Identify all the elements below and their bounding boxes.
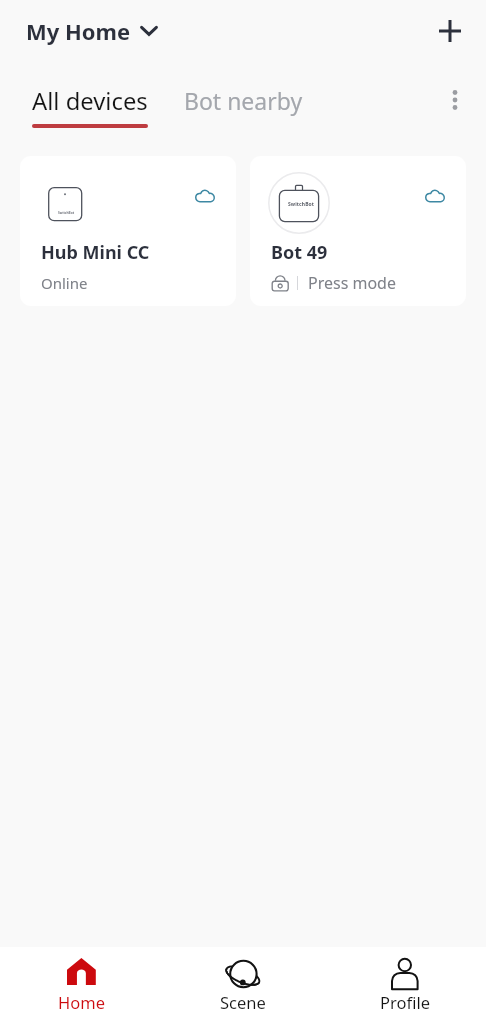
staticText: Press mode [308, 272, 396, 294]
button[interactable]: SwitchBot [20, 156, 236, 306]
button[interactable]: SwitchBot [250, 156, 466, 306]
button[interactable]: Add device [430, 11, 470, 51]
staticText: Home [58, 991, 105, 1013]
button[interactable]: My Home [26, 16, 158, 46]
button[interactable]: Profile [324, 947, 486, 1023]
staticText: My Home [26, 16, 131, 46]
staticText: Online [41, 273, 88, 293]
staticText: SwitchBot [288, 201, 315, 208]
staticText: All devices [32, 85, 148, 117]
button[interactable]: Bot nearby [184, 85, 303, 116]
staticText: Bot 49 [271, 240, 328, 265]
staticText: Hub Mini CC [41, 240, 150, 265]
staticText: Bot nearby [184, 85, 303, 116]
staticText: Profile [380, 991, 430, 1013]
staticText: SwitchBot [58, 211, 75, 215]
button[interactable]: Scene [162, 947, 324, 1023]
button[interactable]: More options [438, 83, 472, 117]
button[interactable]: Home [0, 947, 162, 1023]
button[interactable]: All devices [32, 85, 148, 128]
staticText: Scene [220, 991, 266, 1013]
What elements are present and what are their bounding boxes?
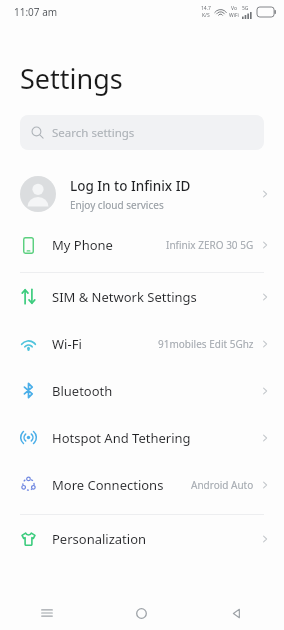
- button[interactable]: Hotspot And Tethering: [0, 414, 284, 461]
- staticText: Android Auto: [191, 478, 254, 492]
- button[interactable]: Bluetooth: [0, 367, 284, 414]
- staticText: Bluetooth: [52, 382, 260, 400]
- staticText: Vo: [231, 5, 237, 12]
- button[interactable]: Wi-Fi: [0, 320, 284, 367]
- staticText: WiFi: [229, 12, 239, 19]
- button[interactable]: More Connections: [0, 461, 284, 508]
- staticText: Hotspot And Tethering: [52, 429, 260, 447]
- staticText: K/S: [202, 12, 210, 19]
- staticText: Personalization: [52, 530, 260, 548]
- staticText: Wi-Fi: [52, 335, 158, 353]
- staticText: Log In to Infinix ID: [70, 177, 191, 195]
- staticText: Search settings: [52, 125, 135, 141]
- button[interactable]: Home: [94, 596, 189, 630]
- button[interactable]: Recents: [0, 596, 94, 630]
- staticText: Infinix ZERO 30 5G: [166, 238, 254, 252]
- staticText: 5G: [242, 5, 249, 12]
- staticText: 11:07 am: [14, 5, 58, 19]
- staticText: More Connections: [52, 476, 191, 494]
- button[interactable]: Personalization: [0, 515, 284, 562]
- staticText: Enjoy cloud services: [70, 198, 164, 212]
- button[interactable]: My Phone: [0, 222, 284, 268]
- staticText: 91mobiles Edit 5Ghz: [158, 337, 254, 351]
- button[interactable]: Back: [189, 596, 284, 630]
- button[interactable]: SIM & Network Settings: [0, 273, 284, 320]
- staticText: 14.7: [201, 5, 211, 12]
- staticText: Settings: [20, 60, 123, 97]
- button[interactable]: Search settings: [20, 115, 264, 150]
- button[interactable]: Log In to Infinix ID: [0, 166, 284, 222]
- staticText: SIM & Network Settings: [52, 288, 260, 306]
- staticText: My Phone: [52, 236, 166, 254]
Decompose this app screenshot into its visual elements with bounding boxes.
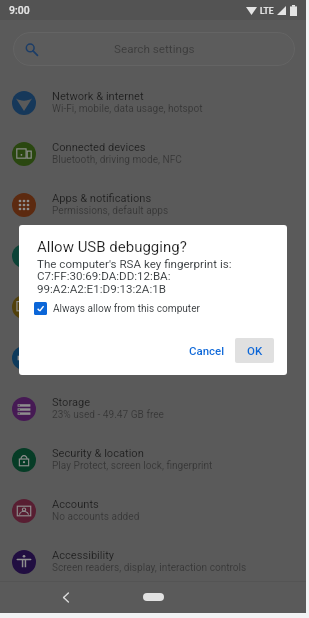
button[interactable]: OK — [235, 338, 274, 363]
staticText: Permissions, default apps — [52, 205, 169, 217]
button[interactable]: Accessibility — [0, 536, 306, 587]
button[interactable]: Cancel — [185, 338, 229, 363]
button[interactable]: Security & location — [0, 434, 306, 485]
staticText: 100% - 5h 30m left — [52, 256, 136, 268]
staticText: No accounts added — [52, 511, 140, 523]
staticText: Network & internet — [52, 90, 144, 103]
staticText: Allow USB debugging? — [37, 238, 187, 256]
button[interactable]: Sound — [0, 332, 306, 383]
staticText: Security & location — [52, 447, 144, 460]
button[interactable]: Search settings — [13, 32, 295, 66]
staticText: LTE — [260, 6, 274, 16]
staticText: Apps & notifications — [52, 192, 152, 205]
button[interactable]: Network & internet — [0, 77, 306, 128]
staticText: Display — [52, 294, 88, 307]
staticText: The computer's RSA key fingerprint is: C… — [37, 257, 232, 296]
button[interactable]: Always allow from this computer — [34, 302, 200, 315]
staticText: Always allow from this computer — [53, 303, 200, 315]
staticText: Cancel — [189, 344, 225, 357]
staticText: Storage — [52, 396, 91, 409]
staticText: Accessibility — [52, 549, 115, 562]
button[interactable]: Display — [0, 281, 306, 332]
staticText: Screen readers, display, interaction con… — [52, 562, 247, 574]
staticText: Accounts — [52, 498, 99, 511]
staticText: Search settings — [114, 42, 195, 56]
staticText: Connected devices — [52, 141, 146, 154]
staticText: 23% used - 49.47 GB free — [52, 409, 164, 421]
button[interactable]: Home — [133, 587, 173, 607]
staticText: Play Protect, screen lock, fingerprint — [52, 460, 213, 472]
staticText: OK — [247, 344, 263, 357]
button[interactable]: Connected devices — [0, 128, 306, 179]
button[interactable]: Accounts — [0, 485, 306, 536]
staticText: 9:00 — [9, 4, 30, 16]
staticText: Wi-Fi, mobile, data usage, hotspot — [52, 103, 203, 115]
staticText: Battery — [52, 243, 88, 256]
button[interactable]: Apps & notifications — [0, 179, 306, 230]
button[interactable]: Storage — [0, 383, 306, 434]
button[interactable]: Battery — [0, 230, 306, 281]
staticText: Wallpaper, sleep, font size — [52, 307, 168, 319]
staticText: Bluetooth, driving mode, NFC — [52, 154, 182, 166]
button[interactable]: Back — [54, 585, 78, 609]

==============================

■ **WHAT YOU HAVE TO DO**
All lines that contain the word "Accessibility" must be copied from the records above.

■ **SOLUTION FOR THIS PROBLEM**
button[interactable]: Accessibility — [0, 536, 306, 587]
staticText: Accessibility — [52, 549, 115, 562]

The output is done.